What the task asks -> Line by line, print the records exactly as they are, dropping the pictures.

The data ->
[Start of section]
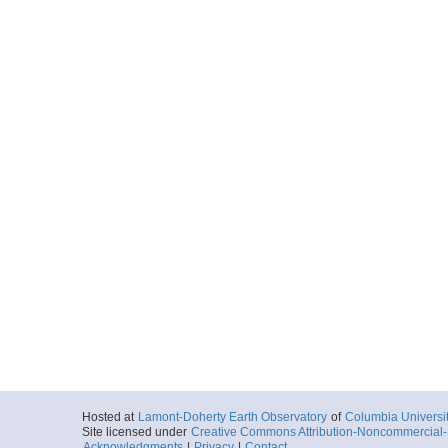
Hosted at
Lamont-Doherty Earth Observatory
of
Columbia Universi
Site licensed under
Creative Commons Attribution-Noncommercial-S
Acknowledgments
|
Privacy
|
Contact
[End of section]
Answer space ->
Hosted at
Lamont-Doherty Earth Observatory
of
Columbia Universi
Site licensed under
Creative Commons Attribution-Noncommercial-S
Acknowledgments
|
Privacy
|
Contact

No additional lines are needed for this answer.